2. Automatic Generation of Theoretical Models: A program was created for the automated generation of theoretical models. This program randomly determines the number, size, and distribution of anomalies within these models. The surrounding rock’s resistivity was fixed at 100 \(\Omega \cdot \text{m}\). For the anomalies, resistivity values were randomly selected from either a low resistivity range (1–100 \(\Omega \cdot \text{m}\)) or a high resistivity range (200–10,000 \(\Omega \cdot \text{m}\)). The aim of this randomization of positions and arrangements of anomalies is to enhance the diversity of the training samples. Figure 12 illustrates the varied theoretical model samples generated. To simplify the model computations, resistivity values were classified into 12 categories based on their magnitude, as summarized in Table 2.

Figure 12
figure 12

Diversity theoretical model sample

Table 2 Classification of theoretical model anomaly body resistivity

3. Electromagnetic Forward Modeling: The SimPEG framework was utilized to develop the electromagnetic forward modeling program. Measurement points were placed along the x-axis at 100-meter intervals, totaling 81 points. The program also set 55 frequency points within a specified range, as detailed in Table 3.

Table 3 Frequency range

The SimPEG framework facilitated the electromagnetic forward modeling calculations, generating apparent resistivity response maps for both TM and TE modes. These response maps served as input samples, with the data from theoretical models providing labeled samples. Each pair of input and labeled samples was assigned a unique ID to maintain a one-to-one correspondence. The use of the Intel Math Kernel Library significantly expedited the computations [27], reducing the computation time by more than ten times compared to non-parallel processing. The efficiency benchmarks are presented in Table 4. The sample generation script demonstrated high efficiency, producing 60,000 training samples. Using 16-core parallel acceleration on a workstation equipped with an Intel i9-13900k CPU, the generation process spanned approximately 20 days.
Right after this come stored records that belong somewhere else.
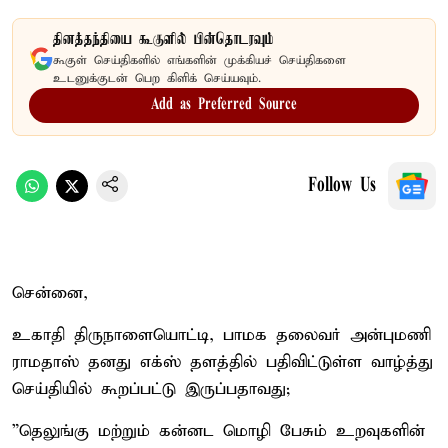
தினத்தந்தியை கூகுளில் பின்தொடரவும்
கூகுள் செய்திகளில் எங்களின் முக்கியச் செய்திகளை
உடனுக்குடன் பெற கிளிக் செய்யவும்.
Add as Preferred Source
Follow Us
சென்னை,
உகாதி திருநாளையொட்டி, பாமக தலைவர் அன்புமணி
ராமதாஸ் தனது எக்ஸ் தளத்தில் பதிவிட்டுள்ள வாழ்த்து
செய்தியில் கூறப்பட்டு இருப்பதாவது;
”தெலுங்கு மற்றும் கன்னட மொழி பேசும் உறவுகளின்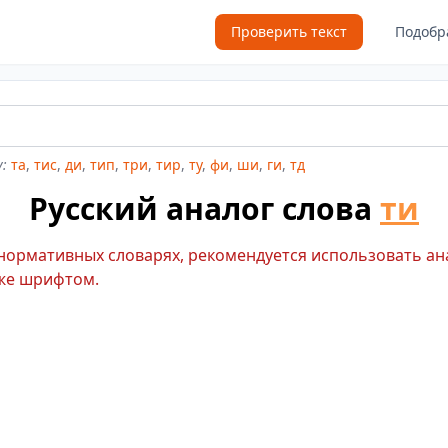
Проверить текст
Подобр
:
та
,
тис
,
ди
,
тип
,
три
,
тир
,
ту
,
фи
,
ши
,
ги
,
тд
Русский аналог слова
ти
 нормативных словарях, рекомендуется использовать ан
же шрифтом.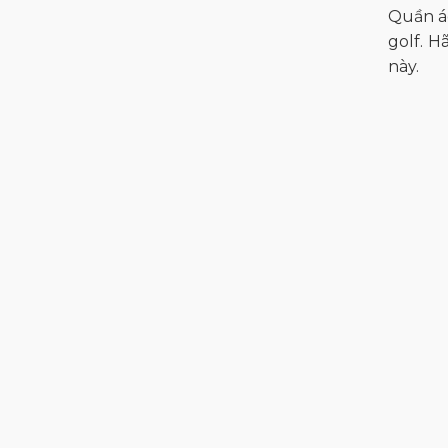
Quần áo
golf. H
này.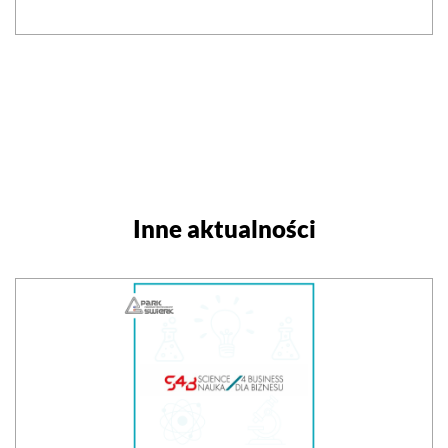
Inne aktualności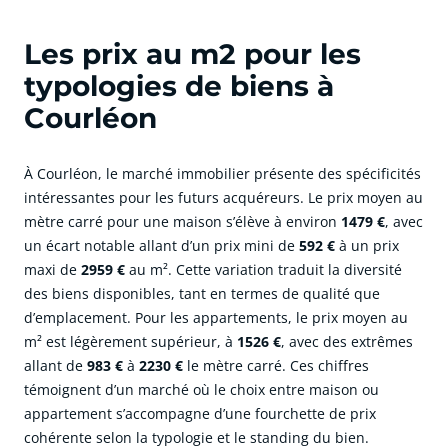
Les prix au m2 pour les
typologies de biens à
Courléon
À Courléon, le marché immobilier présente des spécificités
intéressantes pour les futurs acquéreurs. Le prix moyen au
mètre carré pour une maison s’élève à environ
1479 €
, avec
un écart notable allant d’un prix mini de
592 €
à un prix
maxi de
2959 €
au m². Cette variation traduit la diversité
des biens disponibles, tant en termes de qualité que
d’emplacement. Pour les appartements, le prix moyen au
m² est légèrement supérieur, à
1526 €
, avec des extrêmes
allant de
983 €
à
2230 €
le mètre carré. Ces chiffres
témoignent d’un marché où le choix entre maison ou
appartement s’accompagne d’une fourchette de prix
cohérente selon la typologie et le standing du bien.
Table 4 Performance benchmark testing of 2D electromagnetic forward modeling accelerated with MKL parallelization

4.2 Real dataset

For pretraining, a substantial dataset of unsupervised real electromagnetic responses from the Earth is necessary. This research utilized data compiled by the Incorporated Research Institutions for Seismology (IRIS) spanning from 2000 to the present, encompassing over 5200 geoelectric measurement points globally. The data can be accessed at IRIS Electromagnetic Transfer Functions (http://ds.iris.edu/spud/emtf). However, the individual data from these measurement points cannot be directly used for pretraining a 2D imaging network. It is essential to connect these points along specific orientations to create measurement lines. The frequency point responses at each measurement point on these lines were arranged based on their spatial positions, forming resistivity response images for each measurement line, which were then used as pretraining samples.

Additionally, the Neo4j graph database was employed to manage the measurement point data. Utilizing Neo4j’s graph storage structure, which facilitates adjacency properties, spatial and other relational data were attached to the nodes, allowing for efficient \(\mathrm{O}(1)\) time complexity when executing spatial-relationship-related queries, thus achieving near-real-time query speeds.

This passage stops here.